The segment split sharpens the point further. Note 26 makes clear that Derech Chaim sits inside the core-products segment, not inside the distribution segment. The distribution segment itself is the third-party service layer and the logistics complement. In other words, if channel power is supposed to create real incremental value, it ultimately has to show up in the economics of core products rather than stay trapped in the supporting infrastructure.
And that is where the numbers remain weak. In 2025 core products generated ILS 208.2 million of revenue, down 8.4%, and the segment operating loss deepened to ILS 12.1 million. At the same time, the distribution segment generated ILS 75.8 million and returned to a small operating profit of ILS 1.5 million. That is the key point: Rekah has a channel that can preserve service levels, access, and shelf presence. It still has not shown that this same channel can convert itself into stronger economics in the main engine where Derech Chaim actually sits.

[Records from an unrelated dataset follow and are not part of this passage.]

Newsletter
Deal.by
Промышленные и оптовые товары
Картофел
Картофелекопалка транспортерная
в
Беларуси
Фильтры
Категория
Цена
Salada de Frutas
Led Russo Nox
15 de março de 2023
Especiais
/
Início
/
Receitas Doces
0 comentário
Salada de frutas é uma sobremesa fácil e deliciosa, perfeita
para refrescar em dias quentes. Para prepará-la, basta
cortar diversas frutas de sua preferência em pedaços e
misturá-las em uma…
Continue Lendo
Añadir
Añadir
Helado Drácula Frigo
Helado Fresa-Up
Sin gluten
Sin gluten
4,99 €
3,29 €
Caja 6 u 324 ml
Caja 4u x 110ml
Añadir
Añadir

Put simply, Rekah currently looks stronger at being a supplier that is operationally hard to replace than at being one that can materially improve price or commercial terms. That is a real advantage, but it is a defensive advantage. It protects continuity and volume. It does not automatically expand Rekah's share of the economics.
Even contractual visibility is not getting more rigid
The backlog section adds another reason for caution. The company explains that the agreements with Maccabi and Meuhedet are framework agreements: they define product types, prices, and supply periods, but actual supply is made through purchase orders, so future revenue from those agreements is not counted as binding backlog. Management says the realization rate is high, but that is still not the same thing as hard backlog already sitting on the books.
Even inside the binding backlog there is no improvement. At the end of 2025, 2026 backlog with Clalit, Leumit, Teva, and Sarel stood at ILS 47.2 million, versus ILS 53.5 million at the end of 2024. The decline appeared in every quarter of 2026.
This point needs to be handled carefully. Derech Chaim was renewed only in January 2026, after the balance-sheet date, so the year-end 2025 backlog does not by itself reflect the full contribution of the renewal. But even with that caveat, the broader picture remains clear: the depth of the channel relationship is still not translating into broader hard visibility.
That matters because bargaining power does not have to show up only in price. It can also show up in commitment length, binding scope, or the ability to convert a framework relationship into something more contractually secure. For now there is no strong signal of that kind. There is continuity. There is not yet clear evidence of economic upgrading.
Bottom line
Derech Chaim solved a continuity problem for Rekah. It did not settle the power question inside the channel. When the top two customers already account for nearly 40% of sales, when the key agreement is renewed on broadly unchanged terms, and when next-year binding visibility has not widened, the right conclusion is that Rekah operates inside a channel that is operationally strong but economically demanding.
That is not a semantic distinction. It determines how 2026 should be read. If the company wants to prove that its channel power is more than a good service system, it will have to show one of three things: better profitability in core products under the same commercial infrastructure, a broader product basket sold into the major customers without another rise in concentration, or stronger contractual visibility that gives the customer relationships harder economic weight. Until one of those signs appears, Derech Chaim will remain primarily an insurance policy against customer loss, not proof that the channel power balance has moved in Rekah's favor.